I bought the Burberry Lip Velvet in  No $37 Oxblood ($35) because I have a very large crush on the woman who created it, Wendy Rowe, Artistic Consultant to Burberry, makeup artist extraordinaire, real-skin advocate, and self-care devotee (her book, Eat Beautiful is worth checking out). Wendy is one of those MUAs I could watch all day long; her techniques are complex but the final look is one of a person who subsists on nothing but organic fruits and vegetables and a lifetime of yoga. Her looks are fresh and natural with skin that looks glowy and healthy. Perhaps I had unrealistic expectations of this lipstick based on my adoration of Wendy, but I was very disappointed with this lipstick. I am including it because, while it did not work for me, it is perfect for the person who despises the feeling of a matte formulation. This lip color has a satin finish, feels like a lip balm and will move around on the lips; lip liner helps with this. No. 437 Oxblood is a cool brick red/maroon, which works on a medium or tan skin color with green undertones. Side note: Rowe recently launched an eight red lipstick collaboration with La Bouche Rouge, a French luxury lipstick brand . These lipsticks are made without allergens, perfumes or known endocrine disrupters, but costs...$150. (the actual leather tube is refillable) If you've tried it, please email me so I can pump you for information.

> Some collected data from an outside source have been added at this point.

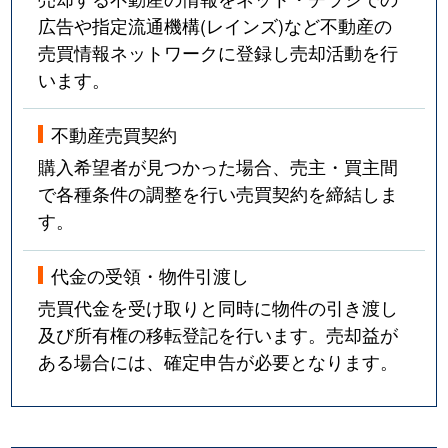
広告や指定流通機構(レインズ)など不動産の
売買情報ネットワークに登録し売却活動を行
います。
不動産売買契約
購入希望者が見つかった場合、売主・買主間
で各種条件の調整を行い売買契約を締結しま
す。
代金の受領・物件引渡し
売買代金を受け取りと同時に物件の引き渡し
及び所有権の移転登記を行います。売却益が
ある場合には、確定申告が必要となります。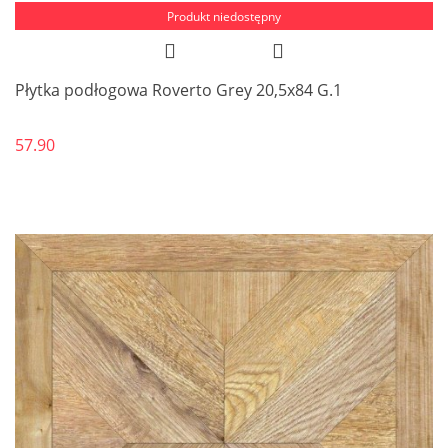
Produkt niedostępny
Płytka podłogowa Roverto Grey 20,5x84 G.1
57.90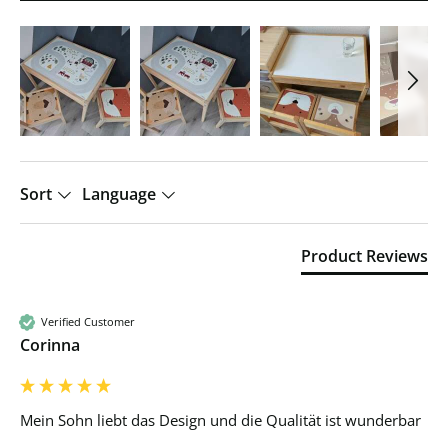
Sort
Language
Product Reviews
Verified Customer
Corinna
Mein Sohn liebt das Design und die Qualität ist wunderbar 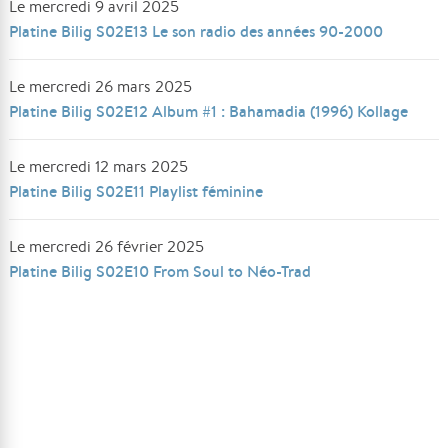
Le mercredi 9 avril 2025
Platine Bilig S02E13 Le son radio des années 90-2000
Le mercredi 26 mars 2025
Platine Bilig S02E12 Album #1 : Bahamadia (1996) Kollage
Le mercredi 12 mars 2025
Platine Bilig S02E11 Playlist féminine
Le mercredi 26 février 2025
Platine Bilig S02E10 From Soul to Néo-Trad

I've left the most dramatic lip color for last. The Bite Beauty Matte Creme Lip Crayon in Black Truffle ($24) is bold and elicits a double-take when worn. I first saw it worn in a LIsa Eldridge video - and she has a way of making me want to run out and purchase everything she wears. I resisted purchasing for a few weeks but one day New York was hit with a fake snowstorm and my office was closed but Sephora was not. With some extra time on my hands, I went into unsuccessfully "just to take a look." Black Truffle is a black-based violet, a unique shad difficult to find in other brands. The formulation is moisturizing and creamy but once applied, lips should not be pressed together. The color never truly sets and will move and become patchy. Because of this, I suggest wearing  Black Truffle only if you can apply and let it be. Don't wear it to dinner. don't put it on when you're about to have a cup of coffee and do not use it on dry lips. It you can live by those rules, then I fully endorse this natural, food-grade formulation. 

THE REST OF THE FACE

Wine Mouth Blushes.jpg

As with all dark lip colors, once makeup is complete take a step back and assess the entire look. Usually, a little more blush is needed - these deep colors tend to drain the life out of skin. I suggest pairing a pink or poppy rose color blush with deep wine lipsticks. Pictured above is the NARS Guy Bourdin blush palette I use with dark lip colors (the right four colors are perfect). This palette is no longer available but Colourpop Thumper or Cheerio ($8 each) are a great drugstore-priced dupe.

THE FINAL TOUCH

Thinking back to the last time a few glasses of merlot were had; that deep red stain didn't neatly contain itself to my lips but instead bled a  teeny bit past the lip line. The last step in getting a realistic wine look is to undo all of the perfect application and create a blurred edge. This is achieved in two quick steps: take your index finger (clean please, it's flu season) and press it across lips to take off the excess product allowing the natural texture of the lip to show through. Then take a cotton bud and gently trace the lip line to blur any hard edges r - like you've put a wine glass to and from them for hours. If you still want to blur further you can blot with a tissue and apply some translucent powder.

Et voilà ! Wine mouth without the calories, hangover and embarrassing texts.